S.Sudan refugees overwhelm Uganda aid workers

Jan 26, 2014

In the steaming heat of Uganda, just south of the border with South Sudan, long lines of tents crowd the Dzaipi refugee camp.

DZAIPI - In the steaming heat of Uganda, just south of the border with South Sudan, long lines of tents crowd the Dzaipi refugee camp where tens of thousands have fled fighting in their war-torn nation.

Dzaipi was designed for 400 people, but at one point the flood of South Sudanese refugees swelled to some 35,000 as Uganda bears the brunt of the massive exodus from the world's youngest nation.

Mabior David, aged 15, fled the fighting with his sister and arrived in the camp two weeks ago, leaving the rest of his family behind.

"They wanted us to come to Uganda," he said simply. "They have remained there to fight."

In the overcrowded camp, refugees find space where they can, in simple shelters or beneath the shade of a tree.

Snaking lines of women and children queue patiently in the baking sun to fill containers of water. Elsewhere cooks prepare food in giant pots, as children wait impatiently for their ration.

But in this line, there is not enough, and the children cry for more food.

As clashes continue despite a recent ceasefire deal, over a thousand people are leaving behind their homeland -- born with such optimism less than three years ago -- for Uganda every day, aid agencies say.

"We are facing challenges in almost every sector," said Lucy Beck, of the UN refugee agency, UNHCR, adding that the provision of clean water was a key concern.

Over 112,000 refugees have fled South Sudan since fighting broke out on December 15, including over 60,000 southwards to Uganda, as well as to Kenya, Ethiopia and north to Sudan, according to the United Nations.

Refugees in Dzaipi are now being slowly moved to a larger space nearby to relieve the massive overcrowding, with the camp now hosting some 16,000 people.

"They get plots of land and are given basic items and food from the World Food Programme," Beck added.

Up to 10,000 people are believed to have been killed in the fighting pitting forces loyal to President Salva Kiir against a loose coalition of army defectors and ethnic militia nominally headed by his arch-rival Riek Machar, a seasoned guerrilla fighter.

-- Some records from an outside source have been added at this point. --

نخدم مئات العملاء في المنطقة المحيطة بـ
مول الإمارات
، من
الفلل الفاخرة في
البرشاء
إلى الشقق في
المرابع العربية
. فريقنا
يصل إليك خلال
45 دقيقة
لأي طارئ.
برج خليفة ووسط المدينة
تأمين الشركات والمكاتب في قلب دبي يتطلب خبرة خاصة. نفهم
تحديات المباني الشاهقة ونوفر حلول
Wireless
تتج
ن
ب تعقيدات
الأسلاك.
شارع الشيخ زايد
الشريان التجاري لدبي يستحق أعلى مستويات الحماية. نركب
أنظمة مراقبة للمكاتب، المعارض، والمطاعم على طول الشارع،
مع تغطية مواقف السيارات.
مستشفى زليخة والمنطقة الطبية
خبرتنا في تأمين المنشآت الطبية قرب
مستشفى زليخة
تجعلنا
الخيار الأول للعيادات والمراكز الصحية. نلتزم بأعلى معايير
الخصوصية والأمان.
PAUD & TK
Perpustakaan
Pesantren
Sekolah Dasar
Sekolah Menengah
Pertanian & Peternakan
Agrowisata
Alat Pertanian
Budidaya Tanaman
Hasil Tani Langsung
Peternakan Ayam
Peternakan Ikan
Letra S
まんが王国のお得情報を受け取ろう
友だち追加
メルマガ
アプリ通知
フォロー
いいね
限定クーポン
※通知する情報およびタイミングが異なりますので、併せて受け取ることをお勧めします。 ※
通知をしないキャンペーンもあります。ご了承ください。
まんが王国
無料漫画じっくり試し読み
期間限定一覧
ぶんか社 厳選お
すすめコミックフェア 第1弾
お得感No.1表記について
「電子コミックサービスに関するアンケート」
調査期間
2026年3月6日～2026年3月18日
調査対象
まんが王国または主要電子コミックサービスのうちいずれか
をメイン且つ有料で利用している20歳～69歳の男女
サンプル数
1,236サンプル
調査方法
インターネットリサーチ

The fighting has been marked by atrocities on both sides with some 700,000 people forced from their homes in the impoverished nation, according to the United Nations.

"More than 1,000 South Sudanese refugees, mostly women and children, arrive every day," across the border into northern Uganda, the aid agency Oxfam said in a statement.

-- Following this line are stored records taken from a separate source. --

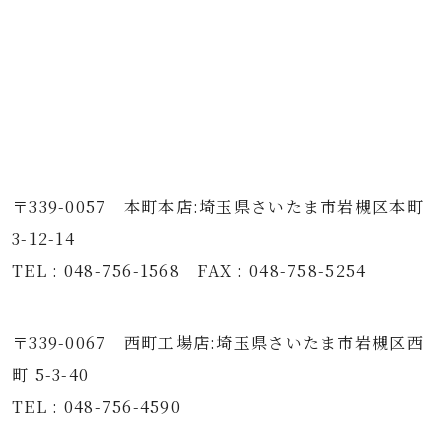
〒339-0057 本町本店:埼玉県さいたま市岩槻区本町
3-12-14
TEL : 048-756-1568 FAX : 048-758-5254
〒339-0067 西町工場店:埼玉県さいたま市岩槻区西
町 5-3-40
TEL : 048-756-4590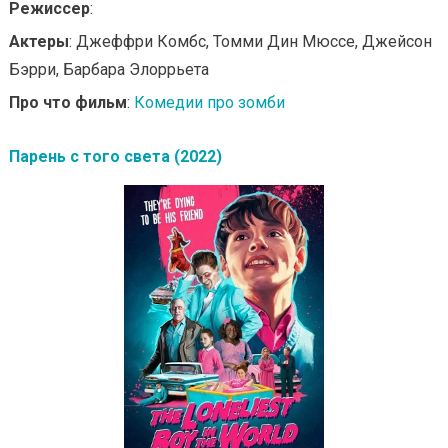
Режиссер
:
Актеры
: Джеффри Комбс, Томми Дин Мюссе, Джейсон
Бэрри, Барбара Элоррьета
Про что фильм
:
Комедии про зомби
Парень с того света (2022)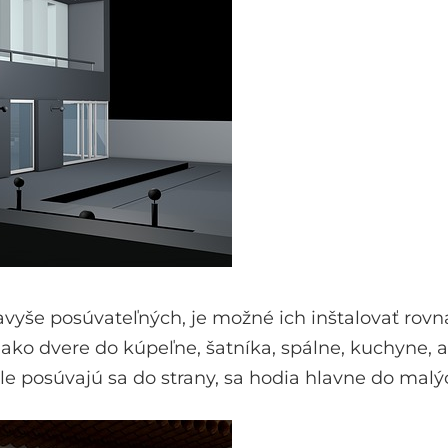
navyše posúvateľných, je možné ich inštalovať rovn
 ako dvere do kúpeľne, šatníka, spálne, kuchyne, a
ale posúvajú sa do strany, sa hodia hlavne do malý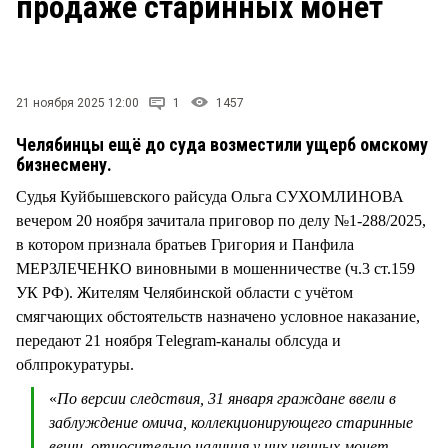
продаже старинных монет
СТИЛЬ ЖИЗНИ
21 ноября 2025 12:00
1
1457
Челябинцы ещё до суда возместили ущерб омскому
бизнесмену.
Судья Куйбышевского райсуда Ольга СУХОМЛИНОВА
вечером 20 ноября зачитала приговор по делу №1-288/2025,
в котором признала братьев Григория и Панфила
МЕРЗЛЕЧЕНКО виновными в мошенничестве (ч.3 ст.159
УК РФ). Жителям Челябинской области с учётом
смягчающих обстоятельств назначено условное наказание,
передают 21 ноября Тelegram-каналы облсуда и
облпрокуратуры.
«
По версии следствия, 31 января граждане ввели в
заблуждение омича, коллекционирующего старинные
вещи, относительно наличия у них ценных монет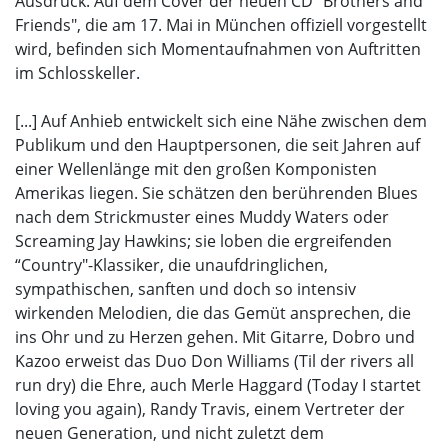
Ausdruck. Auf dem Cover der neuen CD “Brothers and
Friends", die am 17. Mai in München offiziell vorgestellt
wird, befinden sich Momentaufnahmen von Auftritten
im Schlosskeller.
[...] Auf Anhieb entwickelt sich eine Nähe zwischen dem
Publikum und den Hauptpersonen, die seit Jahren auf
einer Wellenlänge mit den großen Komponisten
Amerikas liegen. Sie schätzen den berührenden Blues
nach dem Strickmuster eines Muddy Waters oder
Screaming Jay Hawkins; sie loben die ergreifenden
“Country"-Klassiker, die unaufdringlichen,
sympathischen, sanften und doch so intensiv
wirkenden Melodien, die das Gemüt ansprechen, die
ins Ohr und zu Herzen gehen. Mit Gitarre, Dobro und
Kazoo erweist das Duo Don Williams (Til der rivers all
run dry) die Ehre, auch Merle Haggard (Today I startet
loving you again), Randy Travis, einem Vertreter der
neuen Generation, und nicht zuletzt dem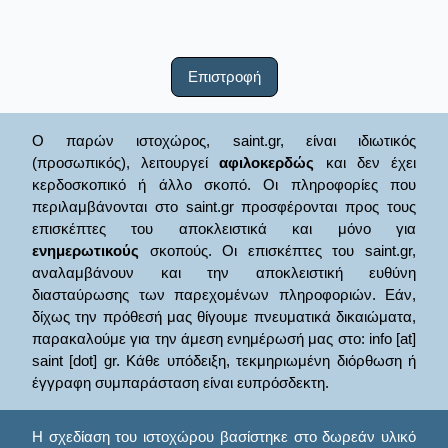
Επιστροφή
Ο παρών ιστοχώρος, saint.gr, είναι ιδιωτικός
(προσωπικός), λειτουργεί
αφιλοκερδώς
και δεν έχει
κερδοσκοπικό ή άλλο σκοπό. Οι πληροφορίες που
περιλαμβάνονται στο saint.gr προσφέρονται προς τους
επισκέπτες του αποκλειστικά και μόνο για
ενημερωτικούς
σκοπούς. Οι επισκέπτες του saint.gr,
αναλαμβάνουν και την αποκλειστική ευθύνη
διασταύρωσης των παρεχομένων πληροφοριών. Εάν,
δίχως την πρόθεσή μας θίγουμε πνευματικά δικαιώματα,
παρακαλούμε για την άμεση ενημέρωσή μας στο: info [at]
saint [dot] gr. Κάθε υπόδειξη, τεκμηριωμένη διόρθωση ή
έγγραφη συμπαράσταση είναι ευπρόσδεκτη.
Η σχεδίαση του ιστοχώρου βασίστηκε στο δωρεάν υλικό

"The sheer numbers that we are seeing today are cause for genuine concern," Oxfam's director in Uganda Peter Kamalingin said. "We need to do everything we can to redouble efforts to help refugees."

Medical aid agency Doctors Without Borders (Medecins Sans Frontieres, MSF) are also on the ground.

"We are treating serious cases of malaria, diarrhoea, and respiratory tract infections," said MSF's Fredericke Dumont, supporting the thousands squeezed into Dzaipi.

"There are women suffering complications during pregnancy, and some cases of malnutrition."